La mascarilla ha representado y sigue representando, otro obstáculo más en la vida de mi hijo y de todos aquellos que tienen una dificultad para expresarse o para entender al otro. Una vez más, todo el mundo celebrando algo de lo que no se beneficia un colectivo vulnerable.
Además, los adultos hemos demostrado muy poca empatía y simpatía hacia las generaciones que vienen detrás nuestro. Con el tiempo, saldrán estudios que seguro nos demostrarán lo mal que lo hicimos con los niños y adolescentes durante la pandemia.
Por otro lado, he vivido una Semana Santa redonda que ha ayudado a Úbeda y a nosotros a recuperar la tradición. El paisaje ha sido tremendo. Todos se han echado a la calle.
Y entre este paisaje, mi mirada se ha detenido en aquellas personas con síndrome de Down que aparecían y brillaban discretamente en muchas de las Hermandades. Niños, jóvenes y adultos han hecho su acto de presencia participando de forma diferente.

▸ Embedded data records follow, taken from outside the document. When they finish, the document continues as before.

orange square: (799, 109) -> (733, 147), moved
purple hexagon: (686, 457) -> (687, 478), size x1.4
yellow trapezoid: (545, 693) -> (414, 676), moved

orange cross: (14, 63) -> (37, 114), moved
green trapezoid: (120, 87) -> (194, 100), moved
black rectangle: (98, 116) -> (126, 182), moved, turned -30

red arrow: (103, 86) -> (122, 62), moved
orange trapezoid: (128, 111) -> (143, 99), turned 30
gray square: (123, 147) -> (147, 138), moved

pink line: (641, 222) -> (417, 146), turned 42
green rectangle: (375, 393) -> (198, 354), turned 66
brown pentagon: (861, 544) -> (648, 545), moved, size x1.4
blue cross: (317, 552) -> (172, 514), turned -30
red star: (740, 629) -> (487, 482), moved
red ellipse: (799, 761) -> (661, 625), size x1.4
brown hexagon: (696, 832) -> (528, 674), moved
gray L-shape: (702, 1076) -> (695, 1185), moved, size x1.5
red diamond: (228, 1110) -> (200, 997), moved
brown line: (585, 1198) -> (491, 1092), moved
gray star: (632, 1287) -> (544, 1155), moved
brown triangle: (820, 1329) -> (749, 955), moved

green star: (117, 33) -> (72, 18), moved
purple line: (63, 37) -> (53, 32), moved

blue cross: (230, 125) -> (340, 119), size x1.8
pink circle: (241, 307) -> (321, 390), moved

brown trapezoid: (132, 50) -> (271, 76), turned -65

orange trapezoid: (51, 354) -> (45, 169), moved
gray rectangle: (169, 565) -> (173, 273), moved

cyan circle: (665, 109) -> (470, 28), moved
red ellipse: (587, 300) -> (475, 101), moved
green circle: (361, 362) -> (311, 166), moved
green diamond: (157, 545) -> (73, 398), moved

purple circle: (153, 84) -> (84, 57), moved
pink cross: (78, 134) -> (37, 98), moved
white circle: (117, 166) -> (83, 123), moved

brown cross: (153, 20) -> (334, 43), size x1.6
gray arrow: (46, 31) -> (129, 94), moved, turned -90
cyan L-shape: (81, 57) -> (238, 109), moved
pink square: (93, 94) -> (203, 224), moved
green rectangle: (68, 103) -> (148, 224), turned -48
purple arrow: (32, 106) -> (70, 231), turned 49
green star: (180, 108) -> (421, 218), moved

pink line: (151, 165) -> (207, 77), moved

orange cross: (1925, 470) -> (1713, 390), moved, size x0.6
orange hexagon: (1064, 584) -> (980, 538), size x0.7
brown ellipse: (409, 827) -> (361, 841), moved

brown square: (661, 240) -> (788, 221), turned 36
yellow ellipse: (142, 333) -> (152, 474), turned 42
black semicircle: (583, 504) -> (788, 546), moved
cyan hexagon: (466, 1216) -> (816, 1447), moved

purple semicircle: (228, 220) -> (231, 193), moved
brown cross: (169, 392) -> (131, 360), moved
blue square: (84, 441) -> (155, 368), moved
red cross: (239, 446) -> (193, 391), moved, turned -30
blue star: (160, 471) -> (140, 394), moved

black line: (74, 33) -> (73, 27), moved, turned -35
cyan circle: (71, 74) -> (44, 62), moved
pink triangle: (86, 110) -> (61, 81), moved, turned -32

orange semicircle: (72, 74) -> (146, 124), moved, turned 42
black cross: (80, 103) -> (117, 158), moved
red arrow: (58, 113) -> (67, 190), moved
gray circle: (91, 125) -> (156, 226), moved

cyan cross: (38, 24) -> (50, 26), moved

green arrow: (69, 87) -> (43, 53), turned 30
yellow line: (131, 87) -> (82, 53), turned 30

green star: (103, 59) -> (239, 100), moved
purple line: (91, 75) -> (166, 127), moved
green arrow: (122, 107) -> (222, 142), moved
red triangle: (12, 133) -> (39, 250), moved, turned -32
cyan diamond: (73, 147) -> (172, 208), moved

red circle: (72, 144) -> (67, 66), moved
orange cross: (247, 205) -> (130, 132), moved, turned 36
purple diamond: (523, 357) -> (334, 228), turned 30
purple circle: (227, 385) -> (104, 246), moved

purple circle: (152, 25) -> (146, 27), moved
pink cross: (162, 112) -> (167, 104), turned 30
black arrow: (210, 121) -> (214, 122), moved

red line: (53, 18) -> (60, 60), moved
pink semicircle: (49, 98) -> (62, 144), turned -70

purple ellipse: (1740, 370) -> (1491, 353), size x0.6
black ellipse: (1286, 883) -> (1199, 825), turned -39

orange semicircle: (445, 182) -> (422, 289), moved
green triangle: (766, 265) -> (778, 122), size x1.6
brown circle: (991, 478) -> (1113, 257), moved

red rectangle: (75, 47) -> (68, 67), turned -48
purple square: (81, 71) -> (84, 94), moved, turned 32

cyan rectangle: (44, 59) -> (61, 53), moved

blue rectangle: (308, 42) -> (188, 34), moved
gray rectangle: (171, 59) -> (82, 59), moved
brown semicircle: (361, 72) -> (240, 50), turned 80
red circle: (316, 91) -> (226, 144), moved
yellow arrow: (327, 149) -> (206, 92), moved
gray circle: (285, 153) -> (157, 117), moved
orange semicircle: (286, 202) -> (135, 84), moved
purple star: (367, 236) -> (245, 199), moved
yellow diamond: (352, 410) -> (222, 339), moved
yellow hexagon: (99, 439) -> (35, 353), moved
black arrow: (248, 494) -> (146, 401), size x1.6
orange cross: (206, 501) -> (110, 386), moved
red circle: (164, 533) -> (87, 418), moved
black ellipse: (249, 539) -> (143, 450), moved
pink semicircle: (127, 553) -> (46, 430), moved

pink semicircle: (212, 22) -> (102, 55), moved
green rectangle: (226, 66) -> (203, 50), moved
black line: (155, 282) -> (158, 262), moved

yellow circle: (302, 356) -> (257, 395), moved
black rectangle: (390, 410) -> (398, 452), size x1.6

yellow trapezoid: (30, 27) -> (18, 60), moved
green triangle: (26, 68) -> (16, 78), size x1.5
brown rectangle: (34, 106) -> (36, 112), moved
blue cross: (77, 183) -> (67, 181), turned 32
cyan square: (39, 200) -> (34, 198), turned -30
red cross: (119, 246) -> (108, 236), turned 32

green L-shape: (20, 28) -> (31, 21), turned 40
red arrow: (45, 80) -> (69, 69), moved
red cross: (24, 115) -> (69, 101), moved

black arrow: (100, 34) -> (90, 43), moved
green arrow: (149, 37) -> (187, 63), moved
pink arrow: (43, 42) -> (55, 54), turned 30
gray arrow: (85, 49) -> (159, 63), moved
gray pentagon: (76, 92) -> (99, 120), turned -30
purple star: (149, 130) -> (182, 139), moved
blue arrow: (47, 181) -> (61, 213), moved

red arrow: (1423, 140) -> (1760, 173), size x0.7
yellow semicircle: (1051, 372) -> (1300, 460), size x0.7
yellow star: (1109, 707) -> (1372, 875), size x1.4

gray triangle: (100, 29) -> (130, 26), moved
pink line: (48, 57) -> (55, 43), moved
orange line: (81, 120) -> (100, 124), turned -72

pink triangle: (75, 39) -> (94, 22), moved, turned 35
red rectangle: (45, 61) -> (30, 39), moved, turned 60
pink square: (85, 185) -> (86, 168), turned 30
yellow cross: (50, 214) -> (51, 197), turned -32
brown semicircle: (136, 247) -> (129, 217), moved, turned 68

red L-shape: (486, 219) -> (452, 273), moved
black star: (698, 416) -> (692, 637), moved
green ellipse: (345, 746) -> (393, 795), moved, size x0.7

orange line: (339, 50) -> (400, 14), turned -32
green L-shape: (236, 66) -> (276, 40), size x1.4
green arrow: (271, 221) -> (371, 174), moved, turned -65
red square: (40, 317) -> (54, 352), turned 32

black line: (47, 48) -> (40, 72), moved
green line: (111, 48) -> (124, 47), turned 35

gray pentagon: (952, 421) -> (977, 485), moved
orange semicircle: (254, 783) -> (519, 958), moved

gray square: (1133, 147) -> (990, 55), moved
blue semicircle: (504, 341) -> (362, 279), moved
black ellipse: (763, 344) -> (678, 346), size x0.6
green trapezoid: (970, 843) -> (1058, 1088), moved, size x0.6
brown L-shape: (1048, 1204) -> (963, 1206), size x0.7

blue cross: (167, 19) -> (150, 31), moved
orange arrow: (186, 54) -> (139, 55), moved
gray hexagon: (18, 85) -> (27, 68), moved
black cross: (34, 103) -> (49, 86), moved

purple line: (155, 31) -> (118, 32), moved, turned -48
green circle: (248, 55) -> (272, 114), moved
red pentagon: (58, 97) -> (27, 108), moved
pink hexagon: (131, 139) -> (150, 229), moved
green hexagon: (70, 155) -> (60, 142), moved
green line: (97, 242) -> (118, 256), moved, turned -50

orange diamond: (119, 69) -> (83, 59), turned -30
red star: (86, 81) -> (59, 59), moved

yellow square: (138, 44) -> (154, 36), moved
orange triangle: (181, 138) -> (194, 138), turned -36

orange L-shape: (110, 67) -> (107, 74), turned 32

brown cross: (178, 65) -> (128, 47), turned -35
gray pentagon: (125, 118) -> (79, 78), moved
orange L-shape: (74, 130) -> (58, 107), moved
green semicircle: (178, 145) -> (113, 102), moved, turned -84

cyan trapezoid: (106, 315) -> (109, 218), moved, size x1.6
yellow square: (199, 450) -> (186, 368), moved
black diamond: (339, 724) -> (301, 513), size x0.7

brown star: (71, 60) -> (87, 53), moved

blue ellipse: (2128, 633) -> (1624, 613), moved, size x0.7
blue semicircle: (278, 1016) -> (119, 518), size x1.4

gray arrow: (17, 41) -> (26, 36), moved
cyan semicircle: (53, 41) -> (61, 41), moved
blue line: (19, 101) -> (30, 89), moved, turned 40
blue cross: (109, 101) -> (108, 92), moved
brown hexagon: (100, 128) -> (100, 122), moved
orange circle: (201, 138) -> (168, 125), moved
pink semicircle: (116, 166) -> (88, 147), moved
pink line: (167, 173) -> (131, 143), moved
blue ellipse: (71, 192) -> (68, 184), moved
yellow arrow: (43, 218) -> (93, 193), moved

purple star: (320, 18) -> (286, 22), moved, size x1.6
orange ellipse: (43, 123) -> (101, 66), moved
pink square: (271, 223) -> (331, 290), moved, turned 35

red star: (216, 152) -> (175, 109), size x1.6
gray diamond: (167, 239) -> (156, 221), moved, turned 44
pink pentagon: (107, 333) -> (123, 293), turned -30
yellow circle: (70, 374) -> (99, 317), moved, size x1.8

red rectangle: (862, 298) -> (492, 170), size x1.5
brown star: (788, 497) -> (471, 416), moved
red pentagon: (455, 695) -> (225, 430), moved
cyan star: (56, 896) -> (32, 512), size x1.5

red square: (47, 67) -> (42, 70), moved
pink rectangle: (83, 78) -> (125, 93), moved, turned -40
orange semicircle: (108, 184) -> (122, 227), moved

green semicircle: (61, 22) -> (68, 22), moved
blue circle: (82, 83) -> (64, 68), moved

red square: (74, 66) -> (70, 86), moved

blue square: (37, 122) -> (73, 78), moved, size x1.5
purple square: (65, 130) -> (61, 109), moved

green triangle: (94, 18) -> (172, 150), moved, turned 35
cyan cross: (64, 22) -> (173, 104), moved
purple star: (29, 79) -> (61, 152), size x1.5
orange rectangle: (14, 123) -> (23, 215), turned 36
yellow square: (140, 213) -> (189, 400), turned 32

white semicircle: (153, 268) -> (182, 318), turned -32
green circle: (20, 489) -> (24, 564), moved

El hecho de ver que una adolescente que tiene síndrome de Down está tocando el tambor junto a sus compañeros de hermandad y que nadie se extraña o se da codazos para señalarla, me dice que la mirada está cambiando.
Los especialistas hablan de la inclusión en sitios, digamos, comunes y generalizados: la escuela, la empresa o el deporte. Pero hay otros sitios, quizá menos comunes e incluso ajenos para parte de la sociedad, de la que las personas con síndrome de Down forman parte de manera natural.